Our approach consisted of four steps: (1) consulting stakeholders; (2) document search and screening; (3) reviewing documents to identify AI applications; and (4) extracting information on AI applications and evaluation studies.

We performed a scoping review of academic and grey literature to identify a comprehensive set of literature that would answer the four key questions listed above. According to published guidance, a scoping view approach is well suited to exploratory analysis of broad topics concerning the “extent, range, and nature of research activity” in a field [ 23 ]. We have followed the reporting guidelines contained in the Preferred Reporting Items for Systematic reviews and Meta-Analyses extension for Scoping Reviews (PRISMA-Scr) [ 24 ].

Results

Our searches of academic and gray literature databases yielded a total of 1,880 unique documents. After applying inclusion criteria at the level of the title and abstract, we screened 634 documents of potential interest to include in our review. The results of the document search and screening process are shown in Fig 1.

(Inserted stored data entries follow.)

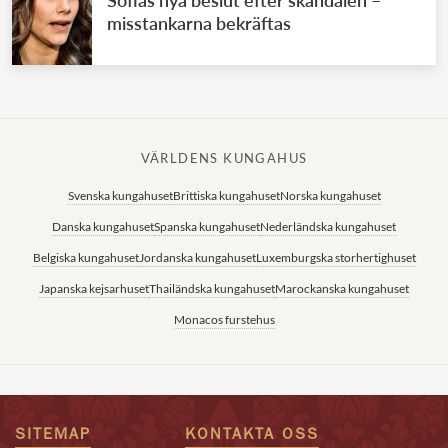
Sofias nya beslut efter skandalen –
misstankarna bekräftas
VÄRLDENS KUNGAHUS
Svenska kungahuset
Brittiska kungahuset
Norska kungahuset
Danska kungahuset
Spanska kungahuset
Nederländska kungahuset
Belgiska kungahuset
Jordanska kungahuset
Luxemburgska storhertighuset
Japanska kejsarhuset
Thailändska kungahuset
Marockanska kungahuset
Monacos furstehus
SITEMAP
KONTAKTA OSS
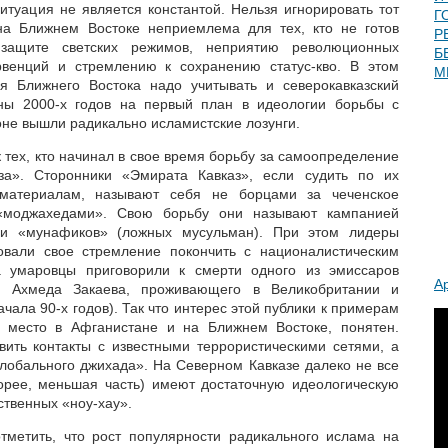
итуация не является константой. Нельзя игнорировать тот
Г
 на Ближнем Востоке неприемлема для тех, кто не готов
Р
защите светских режимов, неприятию революционных
Б
рвенций и стремлению к сохранению статус-кво. В этом
М
я Ближнего Востока надо учитывать и северокавказский
ны 2000-х годов на первый план в идеологии борьбы с
оне вышли радикально исламистские лозунги.
 тех, кто начинал в свое время борьбу за самоопределение
за». Сторонники «Эмирата Кавказ», если судить по их
м материалам, называют себя не борцами за чеченское
 «моджахедами». Свою борьбу они называют кампанией
 и «мунафиков» (ложных мусульман). При этом лидеры
вали свое стремление покончить с националистическим
а умаровцы приговорили к смерти одного из эмиссаров
А
я Ахмеда Закаева, проживающего в Великобритании и
ала 90-х годов). Так что интерес этой публики к примерам
 место в Афганистане и на Ближнем Востоке, понятен.
овить контакты с известными террористическими сетями, а
«глобального джихада». На Северном Кавказе далеко не все
корее, меньшая часть) имеют достаточную идеологическую
ственных «ноу-хау».
тметить, что рост популярности радикального ислама на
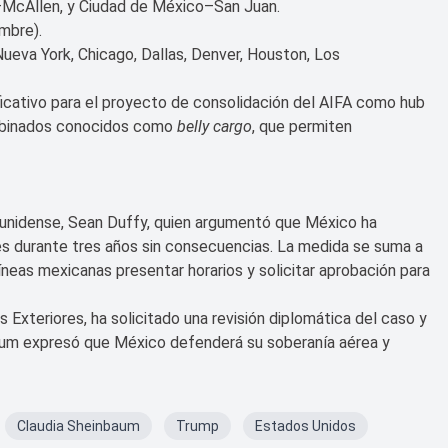
McAllen, y Ciudad de México–San Juan.
mbre).
ueva York, Chicago, Dallas, Denver, Houston, Los
ficativo para el proyecto de consolidación del AIFA como hub
ombinados conocidos como
belly cargo
, que permiten
ounidense, Sean Duffy, quien argumentó que México ha
es durante tres años sin consecuencias. La medida se suma a
íneas mexicanas presentar horarios y solicitar aprobación para
 Exteriores, ha solicitado una revisión diplomática del caso y
baum expresó que México defenderá su soberanía aérea y
Claudia Sheinbaum
Trump
Estados Unidos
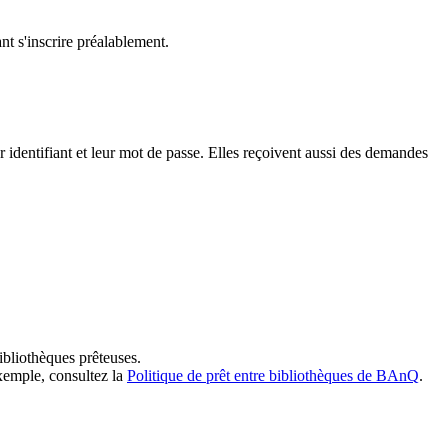
t s'inscrire préalablement.
dentifiant et leur mot de passe. Elles reçoivent aussi des demandes
ibliothèques prêteuses.
exemple, consultez la
Politique de prêt entre bibliothèques de BAnQ
.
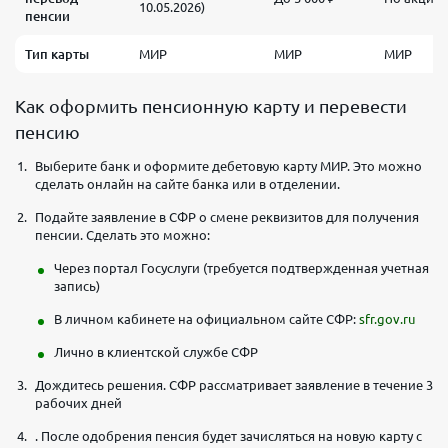
10.05.2026)
пенсии
Тип карты
МИР
МИР
МИР
Как оформить пенсионную карту и перевести
пенсию
Выберите банк и оформите дебетовую карту МИР. Это можно
сделать онлайн на сайте банка или в отделении.
Подайте заявление в СФР о смене реквизитов для получения
пенсии. Сделать это можно:
Через портал Госуслуги (требуется подтвержденная учетная
запись)
В личном кабинете на официальном сайте СФР:
sfr.gov.ru
Лично в клиентской службе СФР
Дождитесь решения. СФР рассматривает заявление в течение 3
рабочих дней
. После одобрения пенсия будет зачисляться на новую карту с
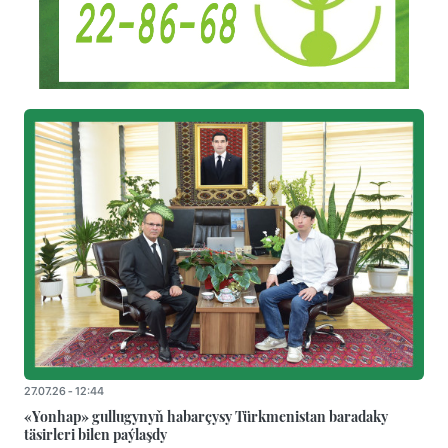
27.07.26 - 12:44
«Yonhap» gullugynyň habarçysy Türkmenistan baradaky
täsirleri bilen paýlaşdy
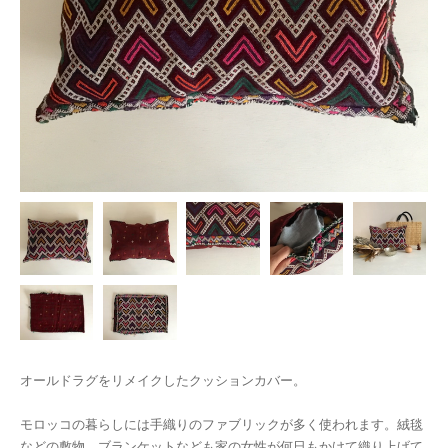
オールドラグをリメイクしたクッションカバー。
モロッコの暮らしには手織りのファブリックが多く使われます。絨毯
などの敷物、ブランケットなども家の女性が何日もかけて織り上げて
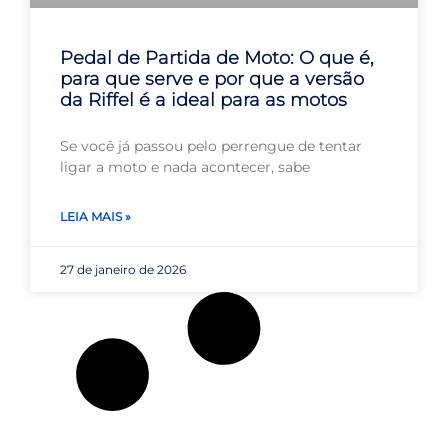
Pedal de Partida de Moto: O que é,
para que serve e por que a versão
da Riffel é a ideal para as motos
Se você já passou pelo perrengue de tentar
ligar a moto e nada acontecer, sabe
LEIA MAIS »
27 de janeiro de 2026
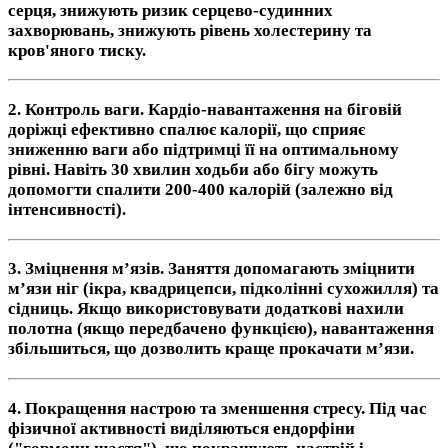
серця, знижують ризик серцево-судинних
захворювань, знижують рівень холестерину та
кров'яного тиску.
2.
Контроль ваги.
Кардіо-навантаження на біговій
доріжці ефективно спалює калорії, що сприяє
зниженню ваги або підтримці її на оптимальному
рівні. Навіть 30 хвилин ходьби або бігу можуть
допомогти спалити 200-400 калорій (залежно від
інтенсивності).
3.
Зміцнення м’язів.
Заняття допомагають зміцнити
м’язи ніг (ікра, квадрицепси, підколінні сухожилля) та
сідниць. Якщо використовувати додаткові нахили
полотна (якщо передбачено функцією), навантаження
збільшиться, що дозволить краще прокачати м’язи.
4.
Покращення настрою та зменшення стресу.
Під час
фізичної активності виділяються ендорфіни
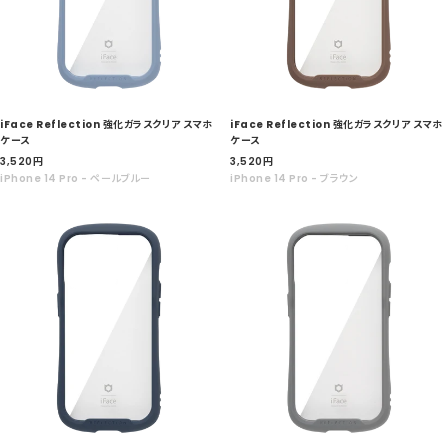
iFace Reflection 強化ガラスクリア スマホ
iFace Reflection 強化ガラスクリア スマホ
ケース
ケース
セ
セ
3,520
円
3,520
円
ー
ー
iPhone 14 Pro - ペールブルー
iPhone 14 Pro - ブラウン
ル
ル
価
価
格
格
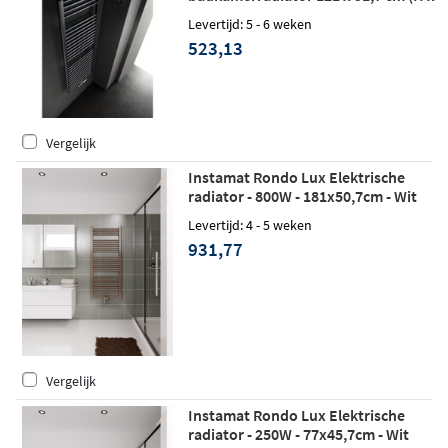
L) wit
Levertijd: 5 - 6 weken
523,13
Vergelijk
Instamat Rondo Lux Elektrische
radiator - 800W - 181x50,7cm - Wit
Levertijd: 4 - 5 weken
931,77
Vergelijk
Instamat Rondo Lux Elektrische
radiator - 250W - 77x45,7cm - Wit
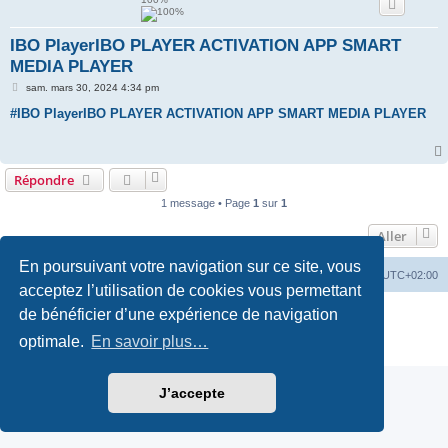
e
IBO PlayerIBO PLAYER ACTIVATION APP SMART
r
MEDIA PLAYER
M
sam. mars 30, 2024 4:34 pm
e
s
#IBO PlayerIBO PLAYER ACTIVATION APP SMART MEDIA PLAYER
s
a
g
e
Répondre
1 message • Page
1
sur
1
Aller
En poursuivant votre navigation sur ce site, vous
Forum
Supprimer les cookies
Fuseau horaire sur
UTC+02:00
acceptez l’utilisation de cookies vous permettant
Développé par
phpBB
® Forum Software © phpBB Limited
de bénéficier d’une expérience de navigation
Traduction française officielle
©
Qiaeru
optimale.
En savoir plus…
Confidentialité
|
Conditions
J’accepte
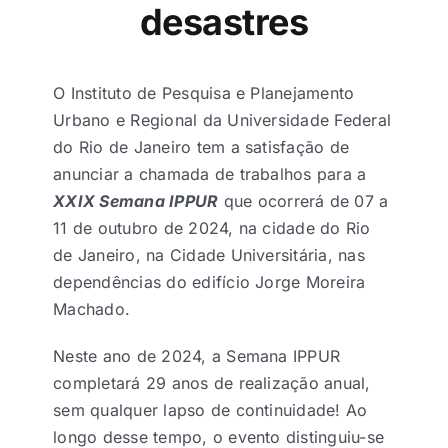
desastres
O Instituto de Pesquisa e Planejamento
Urbano e Regional da Universidade Federal
do Rio de Janeiro tem a satisfação de
anunciar a chamada de trabalhos para a
XXIX Semana IPPUR
que ocorrerá de 07 a
11 de outubro de 2024, na cidade do Rio
de Janeiro, na Cidade Universitária, nas
dependências do edifício Jorge Moreira
Machado.
Neste ano de 2024, a Semana IPPUR
completará 29 anos de realização anual,
sem qualquer lapso de continuidade! Ao
longo desse tempo, o evento distinguiu-se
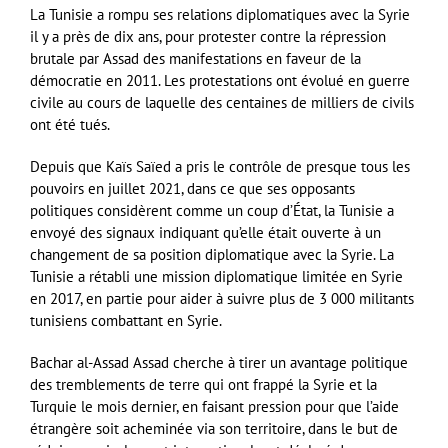
La Tunisie a rompu ses relations diplomatiques avec la Syrie
il y a près de dix ans, pour protester contre la répression
brutale par Assad des manifestations en faveur de la
démocratie en 2011. Les protestations ont évolué en guerre
civile au cours de laquelle des centaines de milliers de civils
ont été tués.
Depuis que Kaïs Saïed a pris le contrôle de presque tous les
pouvoirs en juillet 2021, dans ce que ses opposants
politiques considèrent comme un coup d’État, la Tunisie a
envoyé des signaux indiquant qu’elle était ouverte à un
changement de sa position diplomatique avec la Syrie. La
Tunisie a rétabli une mission diplomatique limitée en Syrie
en 2017, en partie pour aider à suivre plus de 3 000 militants
tunisiens combattant en Syrie.
Bachar al-Assad Assad cherche à tirer un avantage politique
des tremblements de terre qui ont frappé la Syrie et la
Turquie le mois dernier, en faisant pression pour que l’aide
étrangère soit acheminée via son territoire, dans le but de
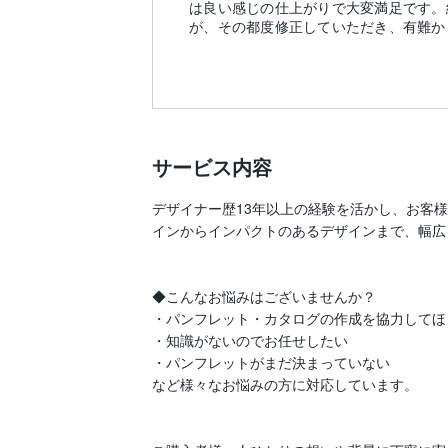
は良い感じの仕上がりで大変満足です。
が、その都度修正していただき、有難か
サービス内容
デザイナー歴13年以上の経験を活かし、お客
インからインパクトのあるデザインまで、幅広く
◆こんなお悩みはございませんか？

・パンフレット・カタログの作成を協力してほ
・知識がないのでお任せしたい

・パンフレットがまだ決まっていない

など様々なお悩みの方に対応しています。
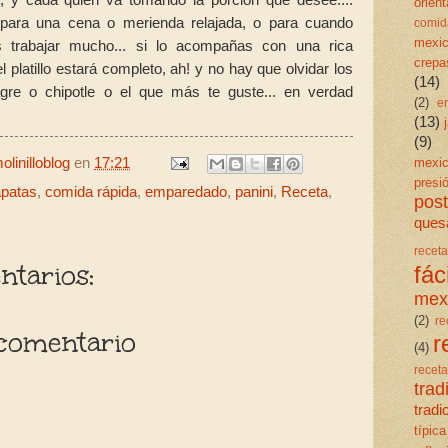
orient
eal para una cena o merienda relajada, o para cuando
comid
mexi
s trabajar mucho... si lo acompañas con una rica
crepa
l platillo estará completo, ah! y no hay que olvidar los
(14)
agre o chipotle o el que más te guste... en verdad
(2)
e
(13)
(9)
mexi
linilloblog
en
17:21
presi
patas
,
comida rápida
,
emparedado
,
panini
,
Receta
,
post
quesa
rece
tarios:
fáci
mex
(2)
re
comentario
r
(4)
rece
trad
trad
típica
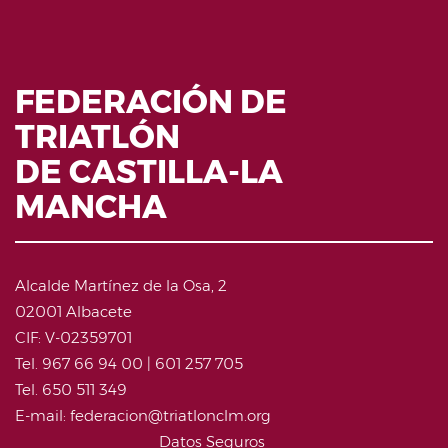
FEDERACIÓN DE
TRIATLÓN
DE CASTILLA-LA
MANCHA
Alcalde Martínez de la Osa, 2
02001 Albacete
CIF: V-02359701
Tel. 967 66 94 00 | 601 257 705
Tel. 650 511 349
E-mail: federacion@triatlonclm.org
Datos Seguros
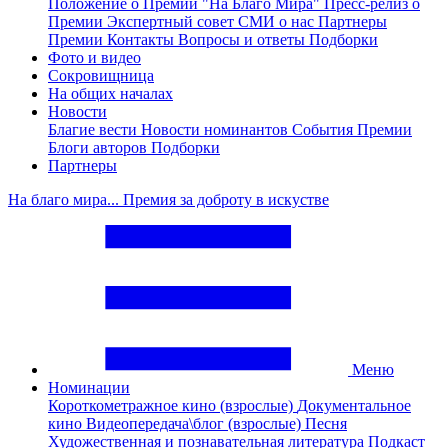
Положение о Премии "На Благо Мира"
Пресс-релиз о
Премии
Экспертный совет
СМИ о нас
Партнеры
Премии
Контакты
Вопросы и ответы
Подборки
Фото и видео
Сокровищница
На общих началах
Новости
Благие вести
Новости номинантов
События Премии
Блоги авторов
Подборки
Партнеры
На благо мира... Премия за доброту в искустве
Меню
Номинации
Короткометражное кино (взрослые)
Документальное
кино
Видеопередача\блог (взрослые)
Песня
Художественная и познавательная литература
Подкаст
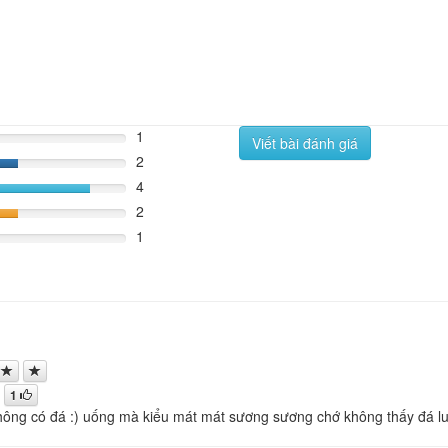
1
Viết bài đánh giá
2
%
4
80%
2
%
1
1
hông có đá :) uống mà kiểu mát mát sương sương chớ không thấy đá lu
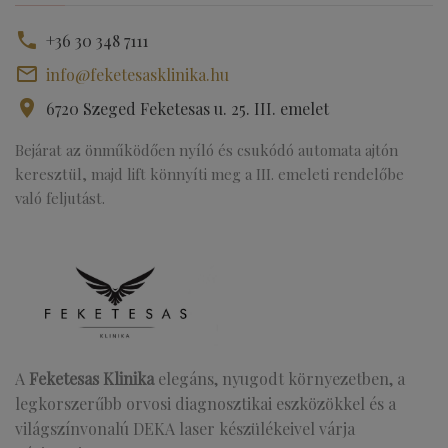
+36 30 348 7111
info@feketesasklinika.hu
6720 Szeged Feketesas u. 25. III. emelet
Bejárat az önműködően nyíló és csukódó automata ajtón
keresztül, majd lift könnyíti meg a III. emeleti rendelőbe
való feljutást.
A
Feketesas Klinika
elegáns, nyugodt környezetben, a
legkorszerűbb orvosi diagnosztikai eszközökkel és a
világszínvonalú DEKA laser készülékeivel várja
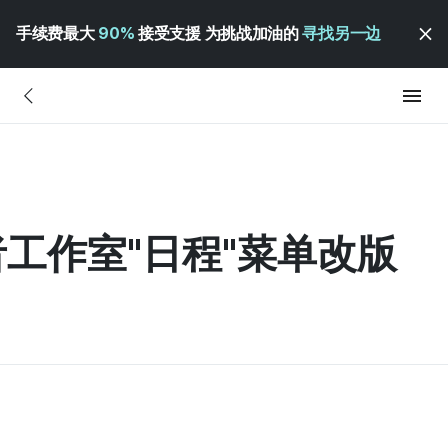
手续费最大
90%
接受支援 为挑战加油的
寻找另一边
者工作室"日程"菜单改版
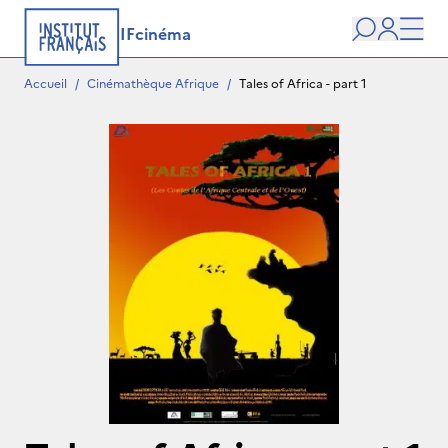
IFcinéma
Recherche
user
Men
Accueil
/
Cinémathèque Afrique
/
Tales of Africa - part 1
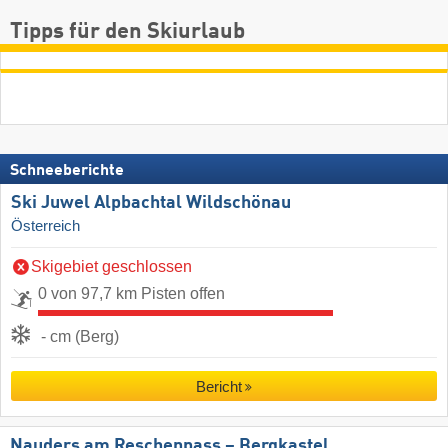
Tipps für den Skiurlaub
Schneeberichte
Ski Juwel Alpbachtal Wildschönau
Österreich
Skigebiet geschlossen
0 von 97,7 km Pisten offen
- cm (Berg)
Bericht
Nauders am Reschenpass – Bergkastel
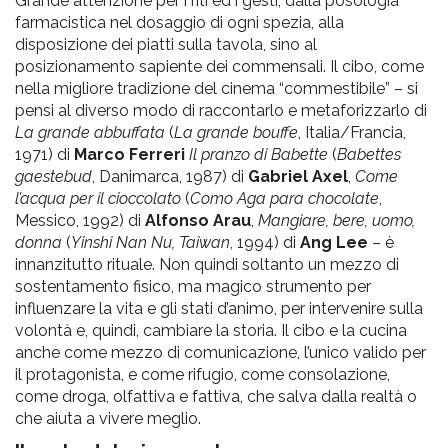
Grande attenzione per i riti ed i gesti, dalla posologia
farmacistica nel dosaggio di ogni spezia, alla
disposizione dei piatti sulla tavola, sino al
posizionamento sapiente dei commensali. Il cibo, come
nella migliore tradizione del cinema “commestibile” – si
pensi al diverso modo di raccontarlo e metaforizzarlo di
La grande abbuffata
(
La grande bouffe
, Italia/Francia,
1971) di
Marco Ferreri
Il pranzo di Babette
(
Babettes
gaestebud
, Danimarca, 1987) di
Gabriel Axel
,
Come
l’acqua per il cioccolato
(
Como Aga para chocolate
,
Messico, 1992) di
Alfonso Arau
,
Mangiare, bere, uomo,
donna
(
Yinshi Nan Nu, Taiwan
, 1994) di
Ang Lee
– è
innanzitutto rituale. Non quindi soltanto un mezzo di
sostentamento fisico, ma magico strumento per
influenzare la vita e gli stati d’animo, per intervenire sulla
volontà e, quindi, cambiare la storia. Il cibo e la cucina
anche come mezzo di comunicazione, l’unico valido per
il protagonista, e come rifugio, come consolazione,
come droga, olfattiva e fattiva, che salva dalla realtà o
che aiuta a vivere meglio.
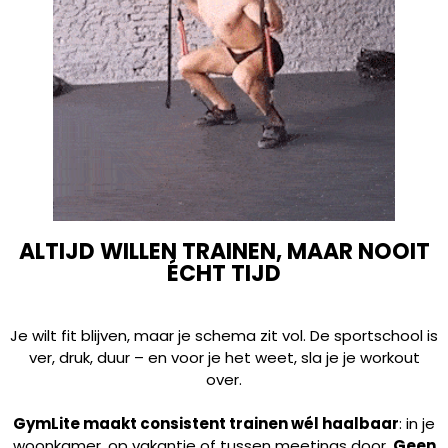
ALTIJD WILLEN TRAINEN, MAAR NOOIT
ÉCHT TIJD
Je wilt fit blijven, maar je schema zit vol. De sportschool is
ver, druk, duur – en voor je het weet, sla je je workout
over.
GymLite maakt consistent trainen wél haalbaar
: in je
woonkamer, op vakantie of tussen meetings door.
Geen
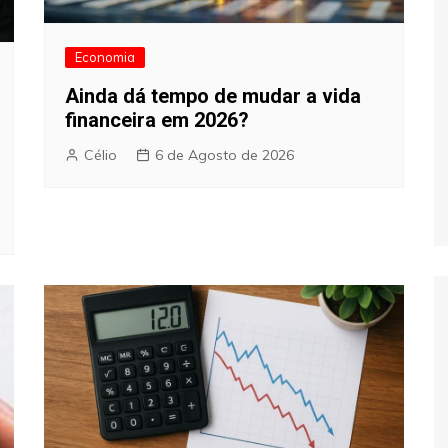
Economia
Ainda dá tempo de mudar a vida
financeira em 2026?
Célio
6 de Agosto de 2026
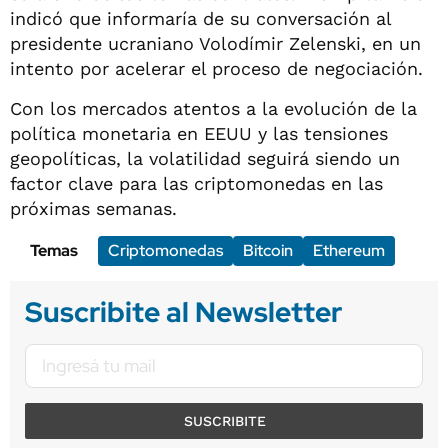
indicó que informaría de su conversación al
presidente ucraniano Volodímir Zelenski, en un
intento por acelerar el proceso de negociación.
Con los mercados atentos a la evolución de la
política monetaria en EEUU y las tensiones
geopolíticas, la volatilidad seguirá siendo un
factor clave para las criptomonedas en las
próximas semanas.
Temas
Criptomonedas
Bitcoin
Ethereum
Suscribite al Newsletter
SUSCRIBITE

We identified 66 AI applications used in the COVID-19 response and grouped them into 6 functional categories. Information on individual applications is provided in the supporting information file S1 Table. A summary is provided in Table 1.

Data inputs, context of use, and proposed benefits by application category Applications within the same functional category tended to share similar data inputs, predicted variables, users, settings, and proposed benefits, as discussed below.

Lung evaluation Lung evaluation applications assessed X-ray images (n = 7), CT images (n = 12), or both (n = 1) to evaluate the lungs of patients with suspected or confirmed COVID-19. These applications assessed one or more of the following: presence of pneumonia (n = 10), pneumothorax (n = 2), other lung abnormalities associated with COVID-19 (n = 12), or an overall COVID-19 risk score (n = 4). All lung evaluation applications were used by clinicians in hospitals (n = 20), with some x-ray applications also used in mobile screening vans (n = 2), quarantine centers (n = 2), or border facilities and prisons (n = 1). The proposed benefits of these applications included informing patient treatment (n = 18), informing diagnosis of COVID-19 (n = 16), speeding up patient evaluation (n = 14), assisting triage (n = 13), conserving staffing resources (n = 8), reducing disease transmission (n = 7), or replacing unavailable RT-PCR-based screening (n = 5).

Symptom checkers Symptom checkers analyzed patient-reported demographics, risk factors, and/or symptoms to provide a personalized COVID-19 risk assessment or care recommendations. Six symptom checkers interpreted user-entered free text inputs as part of this assessment. Symptom checkers were accessed via online website (n = 10), smartphone app (n = 4), mobile texting (n = 1), or voice assistant (n = 1). Most (n = 8) provided recommendations for when patients should seek further care, including 2 which offered to directly connect high-risk patients to a clinician for telehealth consultation. One symptom checker assessed the likelihood of post-acute sequelae of SARS-COV-2 infection (PASC), or “long COVID”, in addition to active COVID-19 infection.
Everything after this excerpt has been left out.